Il regista è in città ospite del Lucca Film Festival che martedì li consegnerà il premio alla carriera "E’ una città molto bella, l’ho vista qualche volta di passaggio: è molto cinematografica".
Si è aperto il sipario sulla XXI edizione di “Lucca Film Festival” e tra gli ospiti di eccezione compare il regista e sceneggiatore Gianni Amelio che martedì alle 21, al cinema Astra, riceverà il Premio alla carriera e a seguire presenterà “La tenerezza” (con Renato Carpentieri e Giovanna Mezzogiorno).
Gianni Amelio in questi giorni a Lucca, è la prima volta?

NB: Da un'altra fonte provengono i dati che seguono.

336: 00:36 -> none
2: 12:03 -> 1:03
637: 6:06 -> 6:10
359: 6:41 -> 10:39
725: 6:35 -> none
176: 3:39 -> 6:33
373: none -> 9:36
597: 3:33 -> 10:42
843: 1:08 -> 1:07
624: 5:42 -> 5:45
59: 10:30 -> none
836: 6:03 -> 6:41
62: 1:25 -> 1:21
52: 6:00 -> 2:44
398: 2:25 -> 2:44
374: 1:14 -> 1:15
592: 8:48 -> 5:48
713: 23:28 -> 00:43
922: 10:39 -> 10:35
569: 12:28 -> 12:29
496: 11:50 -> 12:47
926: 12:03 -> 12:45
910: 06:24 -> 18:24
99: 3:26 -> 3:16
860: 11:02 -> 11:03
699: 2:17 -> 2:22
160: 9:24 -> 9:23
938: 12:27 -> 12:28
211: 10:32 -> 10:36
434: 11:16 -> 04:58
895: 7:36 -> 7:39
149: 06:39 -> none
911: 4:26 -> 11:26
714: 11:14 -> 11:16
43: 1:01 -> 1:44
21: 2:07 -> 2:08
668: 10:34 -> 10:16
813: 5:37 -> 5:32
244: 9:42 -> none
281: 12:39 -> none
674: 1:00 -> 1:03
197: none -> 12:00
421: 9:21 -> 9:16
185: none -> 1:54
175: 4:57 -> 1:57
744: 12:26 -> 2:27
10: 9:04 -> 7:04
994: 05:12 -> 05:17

"E’ una città molto bella, l’ho vista qualche volta di passaggio ma soprattutto l’ho vista al cinema, è una città molto cinematografica".
Secondo lei il cinema ha bisogno di sostegno?
"Io allargherei il campo, non è solo il cinema ad aver bisogno di sostegno ma il genere umano e lo troverebbe solo se riflettesse; viviamo in un mondo in cui non è in crisi il cinema ma l’esistenza; io non mi rassegno anche se non ho il potere di intervenire, anche se in realtà vivo la vita e quella degli altri con grande partecipazione".
Con quali occhi guarda oggi a “Il primo uomo”?
"Guardo non con i miei occhi ma con quelli di Albert Camus perché è una storia vera, anche se breve, perché l’autore è morto a 47 anni; è stato molto vicino ai problemi del suo Paese perché lui di fatto era diviso tra due patrie, la Francia e l’Algeria che erano in guerra; da una parte era con il popolo arabo che chiedeva la libertà dal colonialismo e dall’altra era anche francese. Una frase di Camus si rivelò leggendaria: “Io sono con voi, disse rivolgendosi agli arabi, ma attenzione che se lo fate con metodi che possano un giorno colpire mia madre (vissuta ad Algeri, ndr) e le farete del male, io sarò vostro nemico”. Il problema del terrorismo è molto sentito oggi ma lo è stato anche nei decenni passati".
“Il ladro di bambini”: quanto è cambiata l’Italia di poco più di trent’anni fa, e quali sono le zavorre che permangono?
"Guardi, non è cambiata tanto; è cambiata nella forma ma non nella sostanza; il film è un ritratto del nostro Paese visto dalla parte degli sconfitti, degli umili; troviamo due bambini disperati e un giovane carabiniere che vorrebbe fare il suo dovere e seguire l’istinto di giustizia; la facciata oggi è cambiata perché viviamo in un mondo tecnologizzato: si comunica con grande facilità con tutti i mezzi e invece non ci capiamo allo stesso modo: rimangono la povertà, quindi per me l’Italia è ancora quella degli anni Novanta, di quel film".
“La Tenerezza”, è un viaggio tra le difficoltà esistenziali nel rapporto padre - figli da parte del protagonista, ad altri eventi che lacerano per come si impongono: attuale, non crede?
"Non importa che sia attuale, perché io mi pongo il senso che mi trasmette parlando del proprio tempo; è un film sui sentimenti che legano persone vicine in senso di famiglia e persone che invece non fanno parte di un nucleo; anche per ragioni personali, non credo al legame di sangue come privilegiato tra individui; io ho un figlio adottivo e gli voglio bene esattamente come voglio bene ai miei fratelli".
La storia de “Il Signore delle formiche” narra la vicenda di Aldo Braibanti e racconta un mondo che ora non esiste più, quello politico, metafora del bisogno di dire ciò che si ha dentro.
"Non uso quasi mai la parola metafora ma preferisco allegoria perché più semplice come comprensione, la metafora ha qualcosa di simbolico e di oscuro, il racconto allegorico vuole avere una morale più ampia; racconto un caso reale, di grande ingiustizia da ogni punto di vista, sia da parte degli inquirenti che da parte della società; il caso Braibanti è stato un caso di rifiuto della diversità sia da parte degli esseri che vivevano intorno a lui, oltre che dei giudici che lo hanno condannato a 9 anni di prigione senza essere colpevole; si è creato un conflitto che riguardava due modi di vivere e questo ha portato a fare del male".